== What is being asked ==
From the line containing "is (768, 948)." onward, every line of the entries is to be set down exactly, the last line included.

== Exercise input ==
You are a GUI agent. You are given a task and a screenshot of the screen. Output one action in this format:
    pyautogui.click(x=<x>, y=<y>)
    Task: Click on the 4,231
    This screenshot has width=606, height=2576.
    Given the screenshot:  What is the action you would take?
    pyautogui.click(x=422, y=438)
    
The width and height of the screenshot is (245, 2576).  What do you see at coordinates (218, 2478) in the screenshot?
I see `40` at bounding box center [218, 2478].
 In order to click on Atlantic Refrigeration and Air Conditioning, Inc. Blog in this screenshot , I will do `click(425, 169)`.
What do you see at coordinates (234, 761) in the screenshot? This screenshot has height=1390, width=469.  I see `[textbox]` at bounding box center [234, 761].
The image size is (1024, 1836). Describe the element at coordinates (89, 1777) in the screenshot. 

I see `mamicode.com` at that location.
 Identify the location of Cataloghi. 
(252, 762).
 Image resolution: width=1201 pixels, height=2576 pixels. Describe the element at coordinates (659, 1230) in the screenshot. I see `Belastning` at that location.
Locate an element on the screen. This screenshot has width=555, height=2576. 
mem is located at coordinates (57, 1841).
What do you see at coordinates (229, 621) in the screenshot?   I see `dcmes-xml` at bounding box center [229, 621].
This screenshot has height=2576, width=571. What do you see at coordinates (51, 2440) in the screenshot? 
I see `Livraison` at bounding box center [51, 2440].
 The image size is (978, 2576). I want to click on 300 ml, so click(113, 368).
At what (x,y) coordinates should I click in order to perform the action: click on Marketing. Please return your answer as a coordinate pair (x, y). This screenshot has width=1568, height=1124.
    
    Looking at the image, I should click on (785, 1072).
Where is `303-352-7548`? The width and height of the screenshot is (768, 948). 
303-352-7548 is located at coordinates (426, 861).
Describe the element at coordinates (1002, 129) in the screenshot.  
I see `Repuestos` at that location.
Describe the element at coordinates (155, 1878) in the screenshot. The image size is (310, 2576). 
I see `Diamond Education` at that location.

== Response for this exercise ==
Where is `303-352-7548`? The width and height of the screenshot is (768, 948). 
303-352-7548 is located at coordinates (426, 861).
Describe the element at coordinates (1002, 129) in the screenshot.  
I see `Repuestos` at that location.
Describe the element at coordinates (155, 1878) in the screenshot. The image size is (310, 2576). 
I see `Diamond Education` at that location.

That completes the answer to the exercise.